Having been educated by Andrew Weil, Deepak Chopra, Joseph Helms I have imbibed the idea that the current paradigm of insurance based medical care is not the only way to heal.  There are "energy based" whole systems of medicine that have been in place for 2000-3000 years.  Some people don't identify with the artsy-fartsy softer science of healing but one doesn't have to be trained in it....just have to acknowledge it exists- so if all else fails, entertaining another path may get the suffering expedited.   (suffering of the patient in pain/suffering of the family in sorrow/suffering of the community in loss of productivity/suffering of the nation in the burden of medical bills for procedures).  I love what my gurus have taught me about being more than just a hammer.  I believe it has helped my family stay safe.  Followers of my suggestions/videos can attest to a happier level of functioning.  They can also witness the disease that presents in others who don't follow my suggestions (got some 30-40 year olds that are the living embodiment of what happens when you don't exercise, don't eat mostly a plant based diet and don't learn to meditate/be in nature/practice yoga-pray for them!please!)  

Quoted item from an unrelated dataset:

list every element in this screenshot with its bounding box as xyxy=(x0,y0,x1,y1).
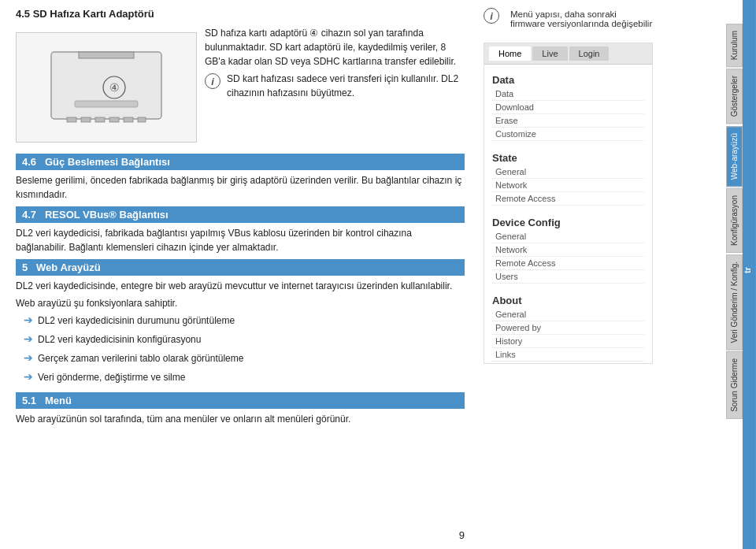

Sometimes the only way to help people realize the changes they have to incorporate in their lives is the threaten.  Like any fight or flight response, threatening a heart attack or cancer will be effective only for a short time - until the f or fl response is extinguished.  It is then up to the patient to grasp the great feeling living with a springier step, faster injury resolve, better digestion, better sleep in order to keep lifestyle changes going.  More recently, one of the bigger ways for lifestyle change maintenance has been to have a little taste of the catastrophic event.  Perhaps this is where modern medicine is good.  With all the surgical techniques and expensive medicines available, we have been able to reverse some events temporarily.  So some people get to feel what a heart attack is like, what a round of chemo therapy does, what getting around with a handicap placard is like.  For them, maintaining lifestyle is inevitable or they go back to the same negative experience.  But what of the 500,000 people that will have their first heart attack the the last thing they feel?  This is where family can come in handy.  What ever the way, your average American will have a catastrophic event occur before 50year of age.  Shifting gears before the event happens is so crucial to improve survivability.  If the patient doesn't care-the family might; if the family doesn't care the community might; if the community doesn't care the nation should.  The burden of the sick is on the backs of the surviving.